PhD Themes 2024: Improving Performance of Large Language Models for Downstream Tasks
Large language models (LLMs) are increasingly being used for a wide range of downstream tasks where they often show a good performance in zero/few-shot settings compared to specialized fine-tuned models, especially for tasks in which the LLMs can tap into the vast knowledge learned by them during the pre-training. However, they lag behind the specialized fine-tuned models in tasks requiring a more specific domain knowledge and adaptation. Additionally, they often suffer from problems such as hallucinations, i.e., outputting coherent, but factually false or nonsensical answers; or generating text laden with biases propagated from pre-training data. Various approaches have recently been proposed to address these issues, such as improved prompting strategies including in-context learning, retrieval-augmented generation or adapting the LLMs through efficient fine-tuning.

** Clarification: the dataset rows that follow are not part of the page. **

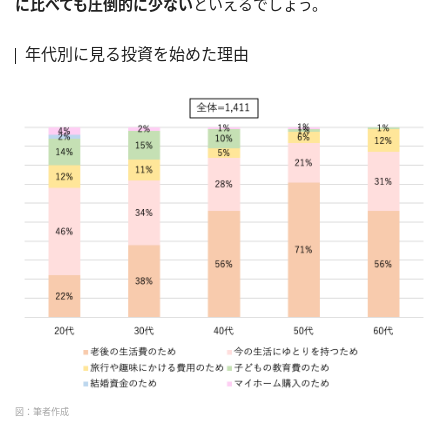
に比べても圧倒的に少ない
といえるでしょう。
年代別に見る投資を始めた理由
図：筆者作成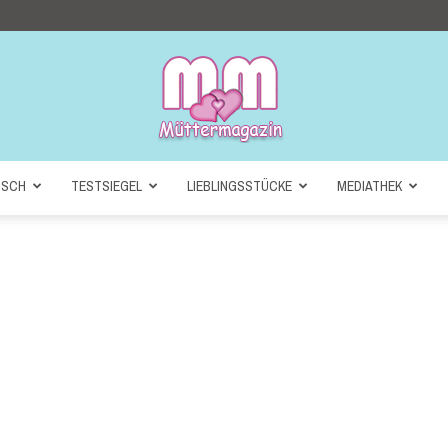
NSCH
TESTSIEGEL
LIEBLINGSSTÜCKE
MEDIATHEK
Müttermagazin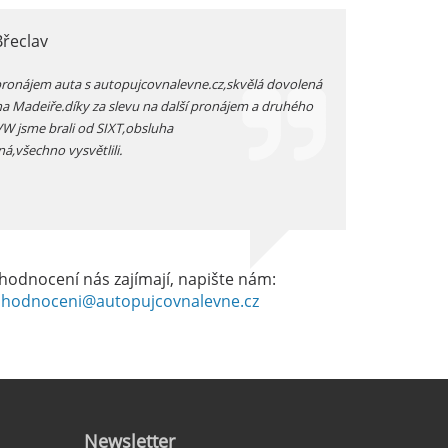
Břeclav
jarka, Plzen
pronájem auta s autopujcovnalevne.cz,skvělá dovolená
prodloužený zimní v
na Madeiře.díky za slevu na další pronájem a druhého
auta přímo na letišt
 VW jsme brali od SIXT,obsluha
vozidlo -dostali js
ná,všechno vysvětlili.
dobrém stavu -celkov
hodnocení nás zajímají, napište nám:
hodnoceni@autopujcovnalevne.cz
Newsletter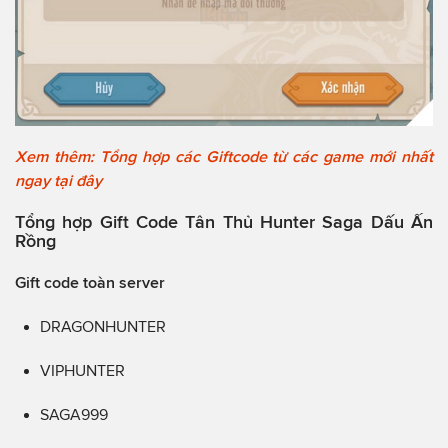
Xem thêm: Tổng hợp các Giftcode từ các game mới nhất
ngay tại đây
Tổng hợp Gift Code Tân Thủ Hunter Saga Dấu Ấn
Rồng
Gift code toàn server
DRAGONHUNTER
VIPHUNTER
SAGA999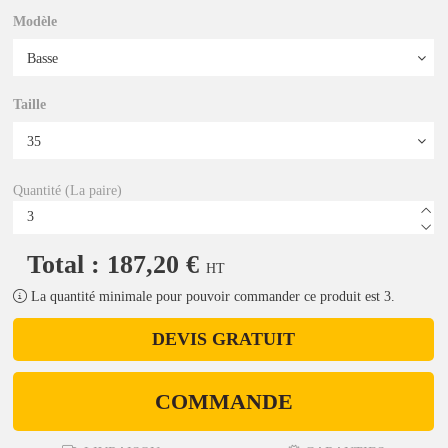
Modèle
Taille
Quantité (La paire)
Total : 187,20 €
HT
La quantité minimale pour pouvoir commander ce produit est 3.
DEVIS GRATUIT
COMMANDE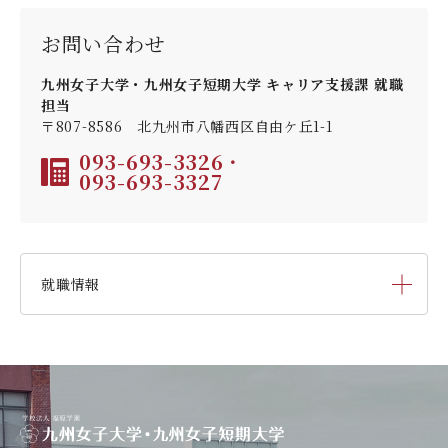
お問い合わせ
九州女子大学・九州女子短期大学 キャリア支援課 就職
担当
〒807-8586 北九州市八幡西区自由ケ丘1-1
093-693-3326
・
093-693-3327
就職情報
就職活動年間スケジュール
就職対策講座・ガイダンス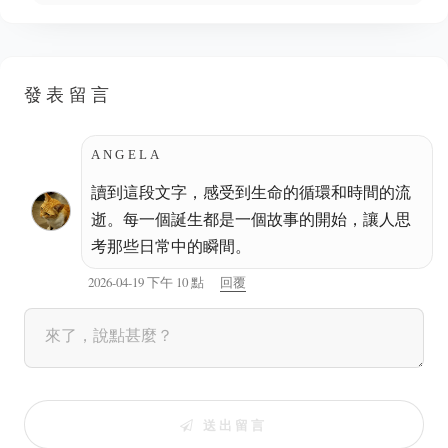
發表留言
ANGELA
讀到這段文字，感受到生命的循環和時間的流
逝。每一個誕生都是一個故事的開始，讓人思
考那些日常中的瞬間。
2026-04-19 下午 10 點
回覆
送出留言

Each of these approaches (or combination thereof) presents opportunities for new discoveries. Orthogonal to this, there are multiple important factors of models like their level of alignment with human values, their robustness, explainability or interpretability and advances in this regard are welcome as well (generally in AI and particularly in the mentioned approaches).
There are many downstream tasks, where research of the LLM adaptation methods can be applied. These include (but are not limited to) false information (disinformation) detection, credibility signals detection, auditing of social media algorithms and their tendencies for disinformation spreading, and support of manual/automated fact-checking.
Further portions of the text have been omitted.